- [WHAT TO DO] Restate all of the entries exactly, dropping any pictures they hold.

- [DATA TO EXAMINE]

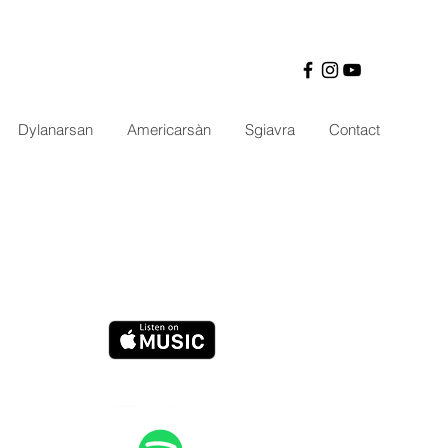
Dylanarsan
Americarsàn
Sgiavra
Contact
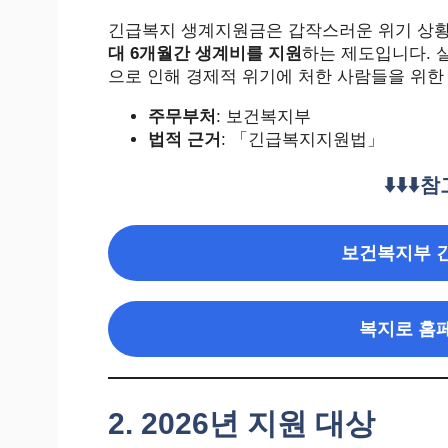
긴급복지 생계지원금은 갑작스러운 위기 상황
대 6개월간 생계비를 지원
하는 제도입니다. 실
으로 인해 경제적 위기에 처한 사람들을 위한
주무부처
: 보건복지부
법적 근거
: 「긴급복지지원법」
⬇️⬇️⬇️
참
보건복지부 
복지로 홈
2. 2026년 지원 대상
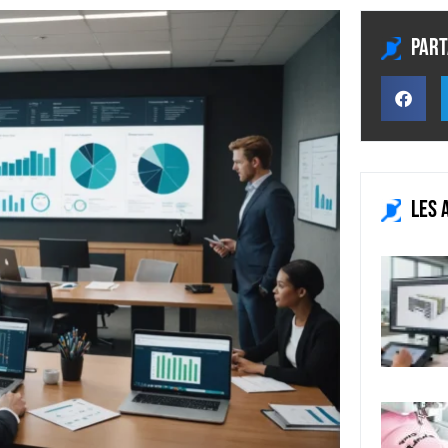
Part
Les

- [YOUR RESPONSE]
Dylanarsan
Americarsàn
Sgiavra
Contact
긴급복지 생계지원금은 갑작스러운 위기 상황
대 6개월간 생계비를 지원
하는 제도입니다. 실
으로 인해 경제적 위기에 처한 사람들을 위한
주무부처
: 보건복지부
법적 근거
: 「긴급복지지원법」
⬇️⬇️⬇️
참
보건복지부 
복지로 홈
2. 2026년 지원 대상
Part
Les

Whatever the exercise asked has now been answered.